# pytorch-faster-rcnn
## 1. Introduction
Pytorch based implementation of faster rcnn framework.For details about faster R-CNN please refer to the paper [Faster R-CNN: Towards Real-Time Object Detection with Region Proposal Networks](https://arxiv.org/abs/1506.01497) by Shaoqing Ren, Kaiming He, Ross Girshick, Jian Sun
This detection framework has the following features:
* It can be run as pure python code, and also pure based on pytorch framework, no need to build
* It is easily trained by only running a train.py script, just set the data root dir
* It has many backbone networks. like vgg, resnet-fpn, mobilenet, high resolution net(HRNet)

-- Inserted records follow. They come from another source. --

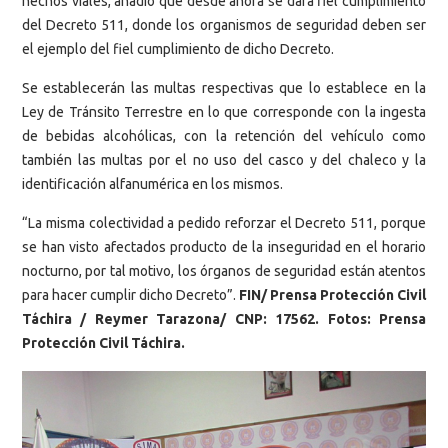
hechos viales, añadió que desde ahora se dará fiel cumplimiento
del Decreto 511, donde los organismos de seguridad deben ser
el ejemplo del fiel cumplimiento de dicho Decreto.
Se establecerán las multas respectivas que lo establece en la
Ley de Tránsito Terrestre en lo que corresponde con la ingesta
de bebidas alcohólicas, con la retención del vehículo como
también las multas por el no uso del casco y del chaleco y la
identificación alfanumérica en los mismos.
“La misma colectividad a pedido reforzar el Decreto 511, porque
se han visto afectados producto de la inseguridad en el horario
nocturno, por tal motivo, los órganos de seguridad están atentos
para hacer cumplir dicho Decreto”.
FIN/ Prensa Protección Civil
Táchira / Reymer Tarazona/ CNP: 17562. Fotos: Prensa
Protección Civil Táchira.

* It can be a really detection framework. You only need to change super parameters in config file and get different models to compare different model
* It's memory-efficient (about 3GB for vgg16)
## 2. Installation
### 2.1 Prerequisites
* Python 2.7 or 3.5
* Pytorch 1.5.1
* torchvision 0.6.1
* numpy 1.15.4
* Pillow 6.1.0
* pycocotools 2.0
* matplotlib 3.0.2
* tensorboardX 2.0
```Shell
pip install -r requirements.txt
```
### 2.2 Code-Preparing
```Shell
git clone https://github.com/AlphaJia/pytorch-faster-rcnn.git
```
## 3. Data Preparation
### COCO
##### 3.1 Download the training, validation, test data and annotations
```Shell
wget http://images.cocodataset.org/zips/train2017.zip
wget http://images.cocodataset.org/zips/val2017.zip
wget http://images.cocodataset.org/zips/test2017.zip
wget http://images.cocodataset.org/annotations/annotations_trainval2017.zip
```
##### 3.2 Extract all of these tars into one directory named COCODevKit
```Shell
tar xvf train2017.zip
tar xvf val2017.zip
tar xvf test2017.zip
tar xvf annotations_trainval2017.zip
```
##### 3.3 Data dir should like this
```
COCODevKit
|-- train2017
|-- [xxxxxxxxxxxx].jpg
|-- val2017
|-- [xxxxxxxxxxxx].jpg
|-- test2017
|-- [xxxxxxxxxxxx].jpg
|-- annotations
|-- instances_train2017.json
|-- instances_val2017.json
|-- image_info_test2017.json
```
##### 3.4 modify data_root_dir cfg item in config/train_config.py with /path/COCODevKit/
## 4. Train
Modify model_save_dir cfg item in config/train_config.py with your own save path and device_name with your own device
* Train with [mobilenet](https://arxiv.org/abs/1801.04381)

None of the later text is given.